AI Developers Are Bungling Their Dress Rehearsal

Here’s a sobering fact: artificial intelligence today is the worst it will ever be. From here on out, AI will only become more and more capable — and dangerous.

All the top AI developers know this. OpenAI’s charter explicitly says its goal is to develop “highly autonomous systems that outperform humans at most economically valuable work.” The CEO of Anthropic says that he is expecting AI models to be capable of autonomous replication, major cyberattacks, and developing novel biological weapons within the decade. Google CEO Sundar Pichai says that AI could be more profound than fire or the internet.

These claims make today’s AI technology — mainly capable of writing high school essays and generating uncanny artwork — feel like a mere dress rehearsal, with opening night just around the corner. 

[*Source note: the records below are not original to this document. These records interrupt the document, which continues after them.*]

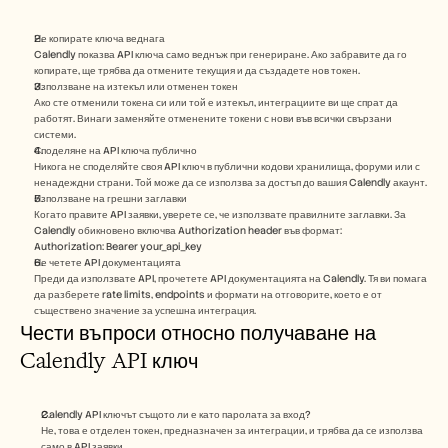
Не копирате ключа веднага
Calendly показва API ключа само веднъж при генериране. Ако забравите да го 
копирате, ще трябва да отмените текущия и да създадете нов токен.
Използване на изтекъл или отменен токен
Ако сте отменили токена си или той е изтекъл, интеграциите ви ще спрат да 
работят. Винаги заменяйте отменените токени с нови във всички свързани 
системи.
Споделяне на API ключа публично
Никога не споделяйте своя API ключ в публични кодови хранилища, форуми или с 
ненадеждни страни. Той може да се използва за достъп до вашия Calendly акаунт.
Използване на грешни заглавки
Когато правите API заявки, уверете се, че използвате правилните заглавки. За 
Calendly обикновено включва Authorization header във формат:
Authorization: Bearer your_api_key
Не четете API документацията
Преди да използвате API, прочетете API документацията на Calendly. Тя ви помага 
да разберете rate limits, endpoints и формати на отговорите, което е от 
съществено значение за успешна интеграция.
Чести въпроси относно получаване на 
Calendly API ключ
Calendly API ключът същото ли е като паролата за вход?
Не, това е отделен токен, предназначен за интеграции, и трябва да се използва 
само в API заявки.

If a handful of tech companies want to prove to regulators, users, and the world that they can be trusted with the responsibility of developing incredibly powerful AI systems, now is their chance. 

​​But so far, things aren’t looking good: Big Tech is already failing to live up to their self-professed standards for responsible development. 


In July of last year, seven leading tech companies — including OpenAI, Anthropic, Meta, Google, and Microsoft — made voluntary commitments to the White House that they would publish risk evaluation reports alongside all new public releases of major AI systems. 

Fast-forward to this Spring: OpenAI releases a new, state-of-the-art AI model. GPT-4o. Their promised risk evaluation report, however, was nowhere to be found. That was quietly added to their website in August, three months behind schedule. Meanwhile, reports from insiders claim that the internal risk evaluation which produced this report was rushed through in a single week (despite objections from staff) in order to meet a product deadline.

Those insiders only spoke on the condition of anonymity. One reason for this may have been that OpenAI, as reported by Vox earlier this year, took an unusually strong approach to silencing ex-employees. When leaving the company, former staff were faced with an offboarding agreement that threatened the revocation of all their vested equity if they refused to sign a lifetime non-disclosure and non-disparagement agreement. This contract would forbid them not only from ever speaking negatively about OpenAI for the rest of their life, but even from acknowledging that this contract exists.

To their credit, OpenAI walked back this policy after it was publicly revealed. But by now, nearly half of the safety staff who formerly worked for the company are reported to have left — and many in dramatic fashion.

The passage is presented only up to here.